По пути из Киля во Франкфурт мы вспоминали нашу жизнь до войны, но мы не могли забыть и Мемель, и Ковно, и Штуттгоф, и всех, кого мы потеряли. Мама старалась не обольщаться: кто знает, может быть, это не тот Манфред Симон? Что до меня — у меня не было никаких сомнений. Я была совершенно уверена, что этот Манфред Симон — мой брат, и мне не терпелось увидеть его снова после долгой разлуки.
К счастью, этот Манфред Симон оказался моим братом Манфредом. Мы легко разыскали его благодаря Дите, которая работала в Еврейском агентстве. Наша встреча была необыкновенно трогательна. После первых минут ликования мы смотрели друг на друга, как на привидения — мы ведь уже потеряли надежду увидеться снова. Я помнила Манфреда мальчиком, подростком, юношей, для меня он всегда был обожаемым братиком, прекрасно одетым, воспитанным, гордым, но страдания последних лет изменили его до неузнаваемости, он теперь выглядел старше своих лет.
Мне было интересно, какой показалась ему я? Я уже не была тощей девочкой, которую он последний раз видел в гетто. У меня снова стали отрастать волосы, и я чувствовала, как меняется мое тело. Я чувствовала, что с каждым днем становлюсь все более женственной. К моменту освобождения исполнилось ровно четыре года с того момента, как я в последний раз гляделась в зеркало. Каждая девочка любит смотреться в зеркало, придумывать себе различные прически, пробовать мамины духи, примерять ее драгоценности, платья и туфли. В гетто я могла видеть свое отражение только в оконном стекле — но что там можно было увидеть хорошего? Сразу же после освобождения, когда нас разместили в школьном общежитии, я посмотрела на себя в зеркало над умывальником. То, что я увидела, меня испугало. Из зеркала на меня глядело какое-то страшилище, я не могла поверить своим глазам. Мне казалось, что я не такая, как все эти окружающие меня, полуживые, истощенные, замученные женщины, а я была точно такой же. После этого я долгое время избегала смотреть на себя, пока однажды не поймала себя на том, что я пристально вглядываюсь в зеркало, стараясь понять, каким же образом это лицо оказалось моим. Сейчас, после двух месяцев лечения и нормального питания, мне казалось, что я опять стала хорошенькой. Что же бросилось в глаза Манфреду — следы пережитых страданий или моя молодость? У меня не хватило смелости спросить его об этом.

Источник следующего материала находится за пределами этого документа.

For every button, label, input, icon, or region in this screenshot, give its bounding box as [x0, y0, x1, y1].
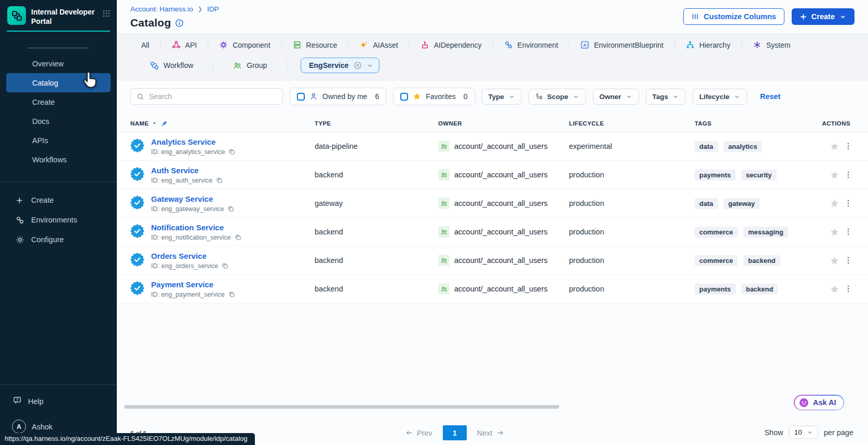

Из Ковно Манфреда с другими мужчинами отправили в Дахау. История его спасения звучала столь же невероятно, как наша с мамой. Что это было: счастливая судьба, божий промысел или удача — никто не знает и уже никогда не узнает. После того, как американская армия освободила узников Дахау, Манфред отправился во Франкфурт, туда, где родился. Поразительно, что и Дита сразу после освобождения тоже отправилась во Франкфурт. Они встретились и поселились в квартире, прежде принадлежавшей какому-то нацистскому бонзе, который не то погиб, не то скрывался, опасаясь ответственности за свои преступления. После войны многие евреи занимали квартиры своих палачей. Это не было сведением счетов: прежде всего, мы нуждались в крыше над головой. И никто не осмелился возражать — немцы знали, что они с нами сделали.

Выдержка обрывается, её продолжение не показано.